Stealth tax could slash BTL property sales profits
Landlords in London could fall into an income tax trap after selling their buy-to-let properties if changes to the Finance Bill pass through parliament, according to the Law Society.
The warning follows the government adding clauses to the Finance Bill that is due to go before the House of Commons on 5 and 6 September.
The amendments are designed to make profits from the sale of a BTL investment or second home in liable for income tax rather than capital gains tax as at present.
The Law Society says this means anybody who sells a property that is not classed as their primary residence could be forced to pay up to 17% more in tax.
CGT on investment property sales is currently charged at 18% for basic rate taxpayers and 28% for higher rate taxpayers. This is payable on any profit earned on the property minus the £11,100 CGT Allowance and other reliefs available.
Income tax, which BTL landlords pay on the profits they make from renting out homes, is currently 40% for anyone earning more than £43,000 a year, rising to 45% for the highest rate payers.

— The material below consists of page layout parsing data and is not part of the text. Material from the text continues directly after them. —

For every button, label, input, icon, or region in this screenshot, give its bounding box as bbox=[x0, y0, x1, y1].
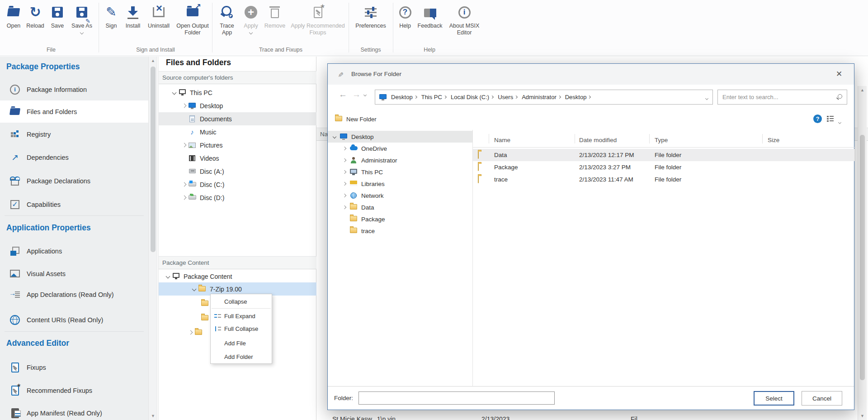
column-divider[interactable] bbox=[575, 134, 575, 143]
dialog-tree-package[interactable]: Package bbox=[328, 213, 472, 225]
preferences-button[interactable]: Preferences bbox=[352, 2, 389, 45]
breadcrumb-separator-icon[interactable] bbox=[588, 95, 591, 99]
sidebar-item-package-declarations[interactable]: Package Declarations bbox=[0, 170, 148, 192]
chevron-down-icon[interactable] bbox=[333, 135, 336, 138]
menu-item-collapse[interactable]: Collapse bbox=[211, 296, 272, 307]
column-header-name[interactable]: Name bbox=[494, 134, 510, 147]
back-arrow-icon[interactable]: ← bbox=[339, 85, 347, 105]
dialog-titlebar[interactable]: ✎ Browse For Folder ✕ bbox=[328, 64, 854, 85]
tree-item-disc-c[interactable]: Disc (C:) bbox=[159, 178, 316, 191]
feedback-button[interactable]: Feedback bbox=[416, 2, 444, 45]
dialog-help-icon[interactable]: ? bbox=[813, 115, 822, 123]
chevron-right-icon[interactable] bbox=[343, 170, 346, 174]
chevron-right-icon[interactable] bbox=[182, 196, 186, 200]
dialog-tree-trace[interactable]: trace bbox=[328, 225, 472, 237]
menu-item-add-file[interactable]: Add File bbox=[211, 337, 272, 349]
remove-button[interactable]: Remove bbox=[263, 2, 287, 45]
chevron-down-icon[interactable] bbox=[192, 287, 196, 291]
trace-app-button[interactable]: Trace App bbox=[215, 2, 239, 45]
view-mode-icon[interactable] bbox=[827, 115, 834, 122]
dialog-tree-onedrive[interactable]: OneDrive bbox=[328, 143, 472, 154]
chevron-right-icon[interactable] bbox=[343, 194, 346, 197]
breadcrumb-local-disk-c[interactable]: Local Disk (C:) bbox=[451, 94, 489, 100]
tree-item-desktop[interactable]: Desktop bbox=[159, 99, 316, 112]
breadcrumb-separator-icon[interactable] bbox=[443, 95, 447, 99]
chevron-right-icon[interactable] bbox=[188, 330, 193, 335]
tree-item-disc-d[interactable]: Disc (D:) bbox=[159, 191, 316, 204]
column-divider[interactable] bbox=[649, 134, 650, 143]
chevron-right-icon[interactable] bbox=[343, 205, 346, 209]
breadcrumb-this-pc[interactable]: This PC bbox=[421, 94, 442, 100]
scroll-up-icon[interactable]: ▲ bbox=[860, 88, 864, 92]
tree-item-disc-a[interactable]: Disc (A:) bbox=[159, 165, 316, 178]
apply-dropdown-icon[interactable] bbox=[249, 31, 253, 34]
chevron-right-icon[interactable] bbox=[182, 182, 186, 187]
open-output-folder-button[interactable]: Open Output Folder bbox=[174, 2, 212, 45]
dialog-tree-libraries[interactable]: Libraries bbox=[328, 178, 472, 190]
scroll-down-icon[interactable]: ▼ bbox=[860, 414, 864, 418]
menu-item-full-expand[interactable]: Full Expand bbox=[211, 310, 272, 322]
new-folder-button[interactable]: New Folder bbox=[335, 111, 376, 127]
chevron-right-icon[interactable] bbox=[343, 158, 346, 162]
folder-input[interactable] bbox=[359, 391, 555, 405]
sidebar-item-package-information[interactable]: i Package Information bbox=[0, 78, 148, 100]
breadcrumb-separator-icon[interactable] bbox=[514, 95, 518, 99]
scrollbar-thumb[interactable] bbox=[151, 67, 156, 252]
tree-item-documents[interactable]: Documents bbox=[159, 112, 316, 125]
tree-item-this-pc[interactable]: This PC bbox=[159, 86, 316, 99]
cancel-button[interactable]: Cancel bbox=[802, 391, 842, 406]
sidebar-item-visual-assets[interactable]: Visual Assets bbox=[0, 262, 148, 285]
tree-item-pictures[interactable]: Pictures bbox=[159, 138, 316, 152]
search-input[interactable] bbox=[718, 94, 836, 100]
main-window-scrollbar[interactable]: ▲ ▼ bbox=[858, 86, 867, 420]
list-row-package[interactable]: Package 2/13/2023 3:27 PM File folder bbox=[473, 161, 854, 173]
dialog-tree-data[interactable]: Data bbox=[328, 201, 472, 213]
sidebar-scrollbar[interactable]: ▲ ▼ bbox=[148, 57, 157, 420]
sidebar-item-content-uris[interactable]: Content URIs (Read Only) bbox=[0, 309, 148, 331]
reload-button[interactable]: ↻ Reload bbox=[24, 2, 46, 45]
chevron-down-icon[interactable] bbox=[172, 91, 176, 95]
breadcrumb-desktop-leaf[interactable]: Desktop bbox=[565, 94, 587, 100]
scrollbar-thumb[interactable] bbox=[860, 135, 865, 380]
address-dropdown-icon[interactable] bbox=[706, 93, 708, 101]
sidebar-item-recommended-fixups[interactable]: ★ Recommended Fixups bbox=[0, 379, 148, 401]
sign-button[interactable]: ✎ Sign bbox=[101, 2, 121, 45]
column-header-date-modified[interactable]: Date modified bbox=[579, 134, 617, 147]
sidebar-item-fixups[interactable]: Fixups bbox=[0, 356, 148, 378]
search-icon[interactable] bbox=[836, 94, 843, 101]
uninstall-button[interactable]: Uninstall bbox=[145, 2, 173, 45]
column-divider[interactable] bbox=[489, 134, 489, 143]
view-dropdown-icon[interactable] bbox=[839, 117, 841, 125]
sidebar-item-applications[interactable]: Applications bbox=[0, 240, 148, 262]
sidebar-item-app-declarations[interactable]: App Declarations (Read Only) bbox=[0, 283, 148, 305]
column-header-type[interactable]: Type bbox=[655, 134, 668, 147]
chevron-right-icon[interactable] bbox=[343, 147, 346, 150]
save-as-button[interactable]: ✎ Save As bbox=[68, 2, 96, 45]
open-button[interactable]: Open bbox=[4, 2, 24, 45]
dialog-tree-this-pc[interactable]: This PC bbox=[328, 166, 472, 178]
sidebar-item-capabilities[interactable]: ✓ Capabilities bbox=[0, 193, 148, 215]
menu-item-full-collapse[interactable]: Full Collapse bbox=[211, 323, 272, 334]
help-button[interactable]: ? Help bbox=[395, 2, 415, 45]
apply-recommended-fixups-button[interactable]: ★ Apply Recommended Fixups bbox=[288, 2, 347, 45]
address-breadcrumb-bar[interactable]: Desktop This PC Local Disk (C:) Users Ad… bbox=[375, 90, 713, 105]
forward-arrow-icon[interactable]: → bbox=[352, 85, 361, 105]
about-msix-editor-button[interactable]: i About MSIX Editor bbox=[445, 2, 484, 45]
breadcrumb-separator-icon[interactable] bbox=[491, 95, 494, 99]
dialog-tree-desktop[interactable]: Desktop bbox=[328, 131, 472, 143]
column-header-size[interactable]: Size bbox=[768, 134, 779, 147]
breadcrumb-separator-icon[interactable] bbox=[414, 95, 417, 99]
list-row-data[interactable]: Data 2/13/2023 12:17 PM File folder bbox=[473, 149, 854, 161]
save-button[interactable]: Save bbox=[47, 2, 68, 45]
close-icon[interactable]: ✕ bbox=[832, 64, 846, 85]
tree-item-videos[interactable]: Videos bbox=[159, 152, 316, 165]
sidebar-item-dependencies[interactable]: ↗ Dependencies bbox=[0, 146, 148, 168]
list-row-trace[interactable]: trace 2/13/2023 11:47 AM File folder bbox=[473, 173, 854, 186]
breadcrumb-desktop[interactable]: Desktop bbox=[391, 94, 413, 100]
tree-item-music[interactable]: ♪ Music bbox=[159, 125, 316, 138]
chevron-right-icon[interactable] bbox=[182, 104, 186, 108]
sidebar-item-files-and-folders[interactable]: Files and Folders bbox=[0, 100, 148, 123]
save-as-dropdown-icon[interactable] bbox=[80, 31, 84, 34]
sidebar-item-registry[interactable]: Registry bbox=[0, 123, 148, 145]
column-divider[interactable] bbox=[762, 134, 763, 143]
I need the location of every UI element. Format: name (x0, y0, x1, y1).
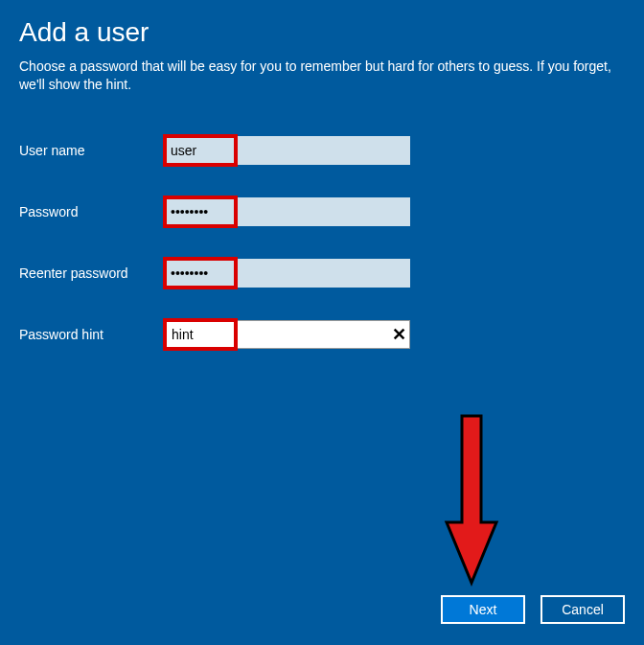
password-input[interactable] (163, 197, 410, 226)
page-title: Add a user (19, 17, 625, 48)
row-username: User name (19, 136, 625, 165)
next-button[interactable]: Next (441, 595, 525, 624)
row-hint: Password hint ✕ (19, 320, 625, 349)
clear-icon[interactable]: ✕ (392, 324, 406, 345)
label-hint: Password hint (19, 327, 163, 342)
hint-input[interactable] (163, 320, 410, 349)
cancel-button[interactable]: Cancel (540, 595, 625, 624)
label-reenter: Reenter password (19, 265, 163, 281)
row-password: Password (19, 197, 625, 226)
page-subtitle: Choose a password that will be easy for … (19, 58, 613, 94)
annotation-arrow (443, 412, 500, 589)
button-bar: Next Cancel (441, 595, 625, 624)
username-input[interactable] (163, 136, 410, 165)
label-username: User name (19, 143, 163, 158)
reenter-password-input[interactable] (163, 259, 410, 288)
label-password: Password (19, 204, 163, 219)
row-reenter: Reenter password (19, 259, 625, 288)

The change is designed to prevent investors using offshore structures to avoid UK tax. However, the charges are not restricted to offshore structures and apply to UK-based landlords.
The Law Society has attacked the amendments, claiming they have been “slipped in” by the government at the Bill’s committee stage instead of being part of the formal legislation which is subject to a standard consultation period.
Law Society chief executive Catherine Dixon comments: “The way these changes were introduced starts to feel like legislation by stealth.”